Task item. Find the line with "konkreettista sisältöä." and the line with "hiljattain. Laite saattaa" in the entries below; output exactly those two lines, every line between them, and no others.

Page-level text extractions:
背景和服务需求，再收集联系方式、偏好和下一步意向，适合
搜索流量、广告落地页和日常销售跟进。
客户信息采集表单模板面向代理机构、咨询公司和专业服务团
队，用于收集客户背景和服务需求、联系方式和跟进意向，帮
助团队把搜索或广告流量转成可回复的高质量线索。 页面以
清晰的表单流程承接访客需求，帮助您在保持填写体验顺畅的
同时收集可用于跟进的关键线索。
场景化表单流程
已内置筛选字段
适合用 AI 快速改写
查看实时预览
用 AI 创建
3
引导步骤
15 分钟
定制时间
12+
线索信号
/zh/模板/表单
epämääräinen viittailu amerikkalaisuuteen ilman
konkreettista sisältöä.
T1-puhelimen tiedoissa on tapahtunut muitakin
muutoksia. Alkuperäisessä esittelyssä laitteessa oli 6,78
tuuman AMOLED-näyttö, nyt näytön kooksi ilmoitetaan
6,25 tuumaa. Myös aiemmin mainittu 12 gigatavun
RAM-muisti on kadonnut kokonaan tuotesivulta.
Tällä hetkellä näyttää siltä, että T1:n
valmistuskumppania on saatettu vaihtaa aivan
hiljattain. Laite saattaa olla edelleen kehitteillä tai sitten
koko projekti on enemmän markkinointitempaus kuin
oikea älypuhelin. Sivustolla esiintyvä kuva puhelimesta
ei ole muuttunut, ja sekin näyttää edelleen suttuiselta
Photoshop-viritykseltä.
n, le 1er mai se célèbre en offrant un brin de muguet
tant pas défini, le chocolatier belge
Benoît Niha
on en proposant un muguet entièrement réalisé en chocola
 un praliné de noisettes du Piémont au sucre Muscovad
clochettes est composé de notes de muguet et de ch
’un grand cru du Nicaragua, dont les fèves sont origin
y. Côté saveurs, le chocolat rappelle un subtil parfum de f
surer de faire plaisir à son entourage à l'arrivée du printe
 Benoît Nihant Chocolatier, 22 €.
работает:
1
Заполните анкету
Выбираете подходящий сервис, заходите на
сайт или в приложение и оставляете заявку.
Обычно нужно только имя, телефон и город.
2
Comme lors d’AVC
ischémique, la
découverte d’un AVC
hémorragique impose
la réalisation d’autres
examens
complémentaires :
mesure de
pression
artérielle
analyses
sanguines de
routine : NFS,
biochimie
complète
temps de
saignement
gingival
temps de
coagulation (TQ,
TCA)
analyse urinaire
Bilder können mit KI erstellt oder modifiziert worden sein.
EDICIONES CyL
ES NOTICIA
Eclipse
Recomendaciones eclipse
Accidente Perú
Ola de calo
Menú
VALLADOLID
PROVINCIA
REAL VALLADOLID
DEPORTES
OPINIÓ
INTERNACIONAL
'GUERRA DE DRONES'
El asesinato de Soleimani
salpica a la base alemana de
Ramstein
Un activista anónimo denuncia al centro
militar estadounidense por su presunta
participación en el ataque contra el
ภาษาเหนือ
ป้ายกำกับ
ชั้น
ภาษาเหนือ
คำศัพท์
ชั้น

* * *

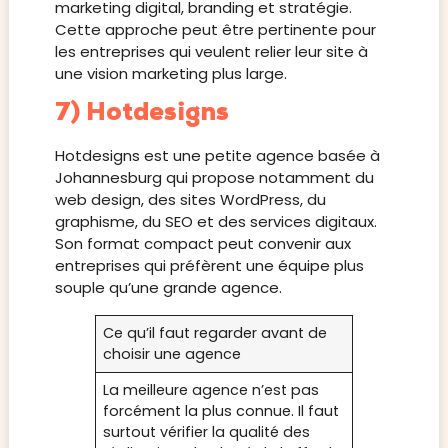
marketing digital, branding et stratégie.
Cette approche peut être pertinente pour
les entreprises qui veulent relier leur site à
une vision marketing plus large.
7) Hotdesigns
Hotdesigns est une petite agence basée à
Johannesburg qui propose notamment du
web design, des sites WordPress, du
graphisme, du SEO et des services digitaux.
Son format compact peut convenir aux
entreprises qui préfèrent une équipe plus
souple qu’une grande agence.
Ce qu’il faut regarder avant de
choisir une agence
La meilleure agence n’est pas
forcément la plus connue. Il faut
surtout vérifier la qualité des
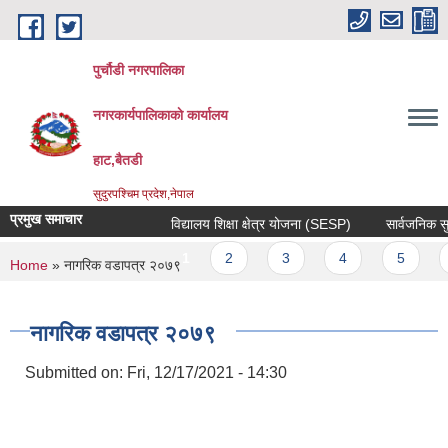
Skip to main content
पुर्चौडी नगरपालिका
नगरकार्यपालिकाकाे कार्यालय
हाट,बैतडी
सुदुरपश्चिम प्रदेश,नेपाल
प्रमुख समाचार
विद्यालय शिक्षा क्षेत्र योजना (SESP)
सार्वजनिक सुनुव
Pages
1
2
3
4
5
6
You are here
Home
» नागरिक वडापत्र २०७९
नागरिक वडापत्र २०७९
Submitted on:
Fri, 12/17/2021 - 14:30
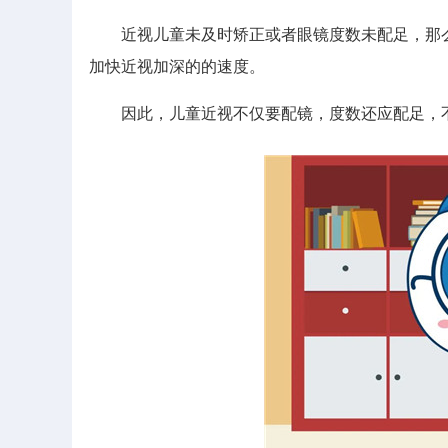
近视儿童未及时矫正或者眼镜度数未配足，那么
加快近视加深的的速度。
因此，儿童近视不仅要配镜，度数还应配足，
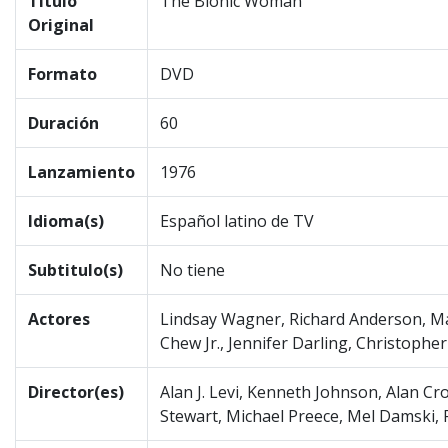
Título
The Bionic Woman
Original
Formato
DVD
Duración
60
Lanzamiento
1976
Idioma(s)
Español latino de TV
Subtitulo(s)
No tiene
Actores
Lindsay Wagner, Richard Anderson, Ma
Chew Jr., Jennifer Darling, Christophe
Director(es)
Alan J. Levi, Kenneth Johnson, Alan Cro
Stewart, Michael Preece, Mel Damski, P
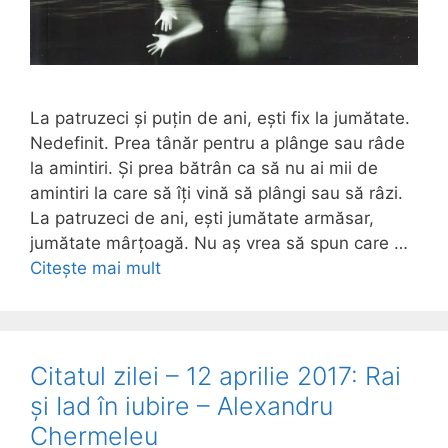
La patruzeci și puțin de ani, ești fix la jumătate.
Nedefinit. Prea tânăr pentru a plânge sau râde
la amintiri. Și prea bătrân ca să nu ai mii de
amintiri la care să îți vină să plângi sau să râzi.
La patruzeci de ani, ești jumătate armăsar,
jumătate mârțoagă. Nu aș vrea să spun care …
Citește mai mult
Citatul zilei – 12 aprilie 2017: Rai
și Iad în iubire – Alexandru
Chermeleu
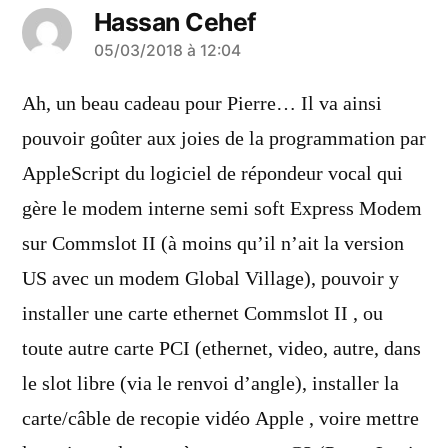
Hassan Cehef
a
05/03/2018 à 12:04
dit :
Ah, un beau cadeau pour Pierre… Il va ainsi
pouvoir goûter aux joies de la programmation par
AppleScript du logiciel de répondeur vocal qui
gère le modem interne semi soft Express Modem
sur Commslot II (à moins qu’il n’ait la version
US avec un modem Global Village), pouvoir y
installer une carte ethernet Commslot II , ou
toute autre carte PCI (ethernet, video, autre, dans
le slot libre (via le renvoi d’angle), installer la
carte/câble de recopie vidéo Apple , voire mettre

Result of this exercise.
konkreettista sisältöä.
T1-puhelimen tiedoissa on tapahtunut muitakin
muutoksia. Alkuperäisessä esittelyssä laitteessa oli 6,78
tuuman AMOLED-näyttö, nyt näytön kooksi ilmoitetaan
6,25 tuumaa. Myös aiemmin mainittu 12 gigatavun
RAM-muisti on kadonnut kokonaan tuotesivulta.
Tällä hetkellä näyttää siltä, että T1:n
valmistuskumppania on saatettu vaihtaa aivan
hiljattain. Laite saattaa olla edelleen kehitteillä tai sitten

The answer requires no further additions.